Quelli della "San Marco", ufficiali e soldati, sono presi nel sonno, l’armeria
viene vuotata, l’infermeria anche, gli automezzi della "San Marco" sono catturati,
i motori sono messi sotto pressione, i cancelli si aprono.
Tre ore dopo la loro entrata i 20 dell’Oltrepo lasciano la città, si avviano
verso la loro zona ancora più libera e bella; il bottino è dato da 76 prigionieri,
fra i quali nove ufficiali, da armi pesanti e leggere, tante munizioni come mai si erano
viste, medicinali e medicamenti, uniformi e coperte,
di cui tanto si sentiva il bisogno.

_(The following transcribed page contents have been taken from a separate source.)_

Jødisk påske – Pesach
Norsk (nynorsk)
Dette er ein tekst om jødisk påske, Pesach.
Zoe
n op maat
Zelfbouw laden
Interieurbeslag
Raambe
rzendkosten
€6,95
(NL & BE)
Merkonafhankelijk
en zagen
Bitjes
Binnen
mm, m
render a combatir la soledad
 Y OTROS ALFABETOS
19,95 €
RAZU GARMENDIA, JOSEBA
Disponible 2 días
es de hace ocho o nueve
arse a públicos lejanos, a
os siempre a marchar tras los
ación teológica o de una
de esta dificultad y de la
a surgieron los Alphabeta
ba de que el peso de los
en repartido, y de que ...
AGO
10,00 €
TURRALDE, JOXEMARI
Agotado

Non un colpo era stato sparato.( … )”


Estratti dalla testimonianza di Tino Casali "La guerra partigiana nell’Oltrepo pavese"
nell’ambito delle lezioni tenute nella sala dei Congressi della Provincia di Milano
febbraio – aprile 1965 nel ventennale della Resistenza
( raccolta pubblicata dalle edizioni Labor Milano 1965 )

 

Vanno ricordate anche le due azioni compiute da piccoli nuclei di partigiani nelle carceri
di Voghera ( allora installate presso il ( Castello ) per liberare esponenti antifascisti.

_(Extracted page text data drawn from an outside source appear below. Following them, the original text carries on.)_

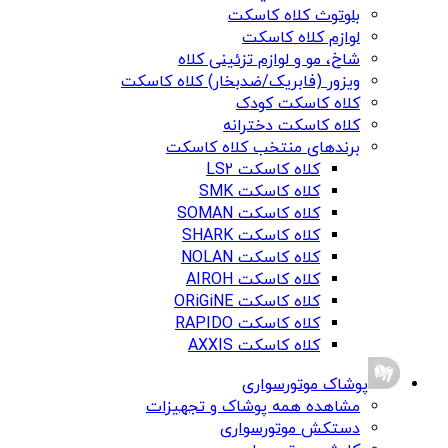
بلوتوث کلاه کاسکت
لوازم کلاه کاسکت
شاخ، مو و لوازم تزئینی کلاه
ویزور (فابریک/ضدبخار) کلاه کاسکت
کلاه کاسکت کودک
کلاه کاسکت دخترانه
برندهای منتخب کلاه کاسکت
کلاه کاسکت LS2
کلاه کاسکت SMK
کلاه کاسکت SOMAN
کلاه کاسکت SHARK
کلاه کاسکت NOLAN
کلاه کاسکت AIROH
کلاه کاسکت ORiGiNE
کلاه کاسکت RAPIDO
کلاه کاسکت AXXIS
پوشاک موتورسواری
مشاهده همه پوشاک و تجهیزات
دستکش موتورسواری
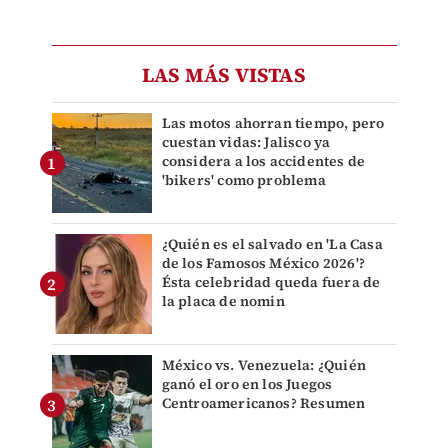
LAS MÁS VISTAS
Las motos ahorran tiempo, pero
cuestan vidas: Jalisco ya
considera a los accidentes de
'bikers' como problema
¿Quién es el salvado en 'La Casa
de los Famosos México 2026'?
Ésta celebridad queda fuera de
la placa de nomin
México vs. Venezuela: ¿Quién
ganó el oro en los Juegos
Centroamericanos? Resumen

La prima ha luogo il 26 settembre ’44.

Cinque partigiani si presentano davanti al portone del carcere spacciandosi per militi fascisti
che devono consegnare un prigioniero.
Si fanno aprire e dopo avere immobilizzato la guardia, riescono a fare evadere
Pietro Denari ( esponente del CLN locale, che viene trasferito in montagna )
ed altri quattro antifascisti.
Il gruppo partigiano manca l’appuntamento con il medico Giovanni Mercurio, ( trasferito
solo il giorno prima ad un altro carcere e successivamente a Mauthausen
dove morirà il 1° aprile l’45 ) e con Bianca Ceva.
Per le autorità fasciste il colpo subito è gravissimo.
Solo nel mese successivo, il CLN riuscirà ad organizzare la fuga della Ceva
che, fintasi affetta da appendicite acuta viene ricoverata, con la complicità dei medici,
in una clinica privata.
Successivamente, prelevata da alcuni partigiani nella serata del 18 ottobre, sarà
accompagnata fuori città e poi a Varzi, diventata"zona libera" da poco.

La seconda avviene nei primi giorni del novembre 1944.

Siamo a sole due settimane dall’inizio del grande rastrellamento invernale.
Con un’altra azione clamorosa viene catturato, in pieno centro cittadino
l’Ingegnere Emmerich Tropp, di origine austriaca, residente da tempo a Voghera,
legato alle alte sfere naziste.
Tre garibaldini della brigata "Casotti", distaccamento "Cosenz", bloccano la sua auto,
prelevandolo con il suo autista.
La richiesta è arrivata dal comando regionale delle formazioni "Garibaldi",
che vogliono "ostaggi di valore" per attuare azioni di scambio
con partigiani ed esponenti della Resistenza caduti nelle mani dei nazifascisti.
Tropp, infatti, resterà alcuni mesi nelle aree controllate dalla VI Zona operativa,
per essere alla fine scambiato, nel mese di aprile con il sacerdote
don Pierino Cristiani ( ex cappellano militare degli alpini in Piemonte,
nominato parroco di Nivione entrerà nelle file della Resistenza con la banda
di Angelo Ansaldi "Primula Rossa" che confluirà in seguito nella formazione "Capettini",
stendendo un diario sull’intero periodo partigiano ).

 

 

Il 18 novembre 1944 un gruppo partigiano della formazione "Po"
riesce ad asportare il piccolo arsenale conservato nella casermetta
della Guardia di Finanza di Voghera.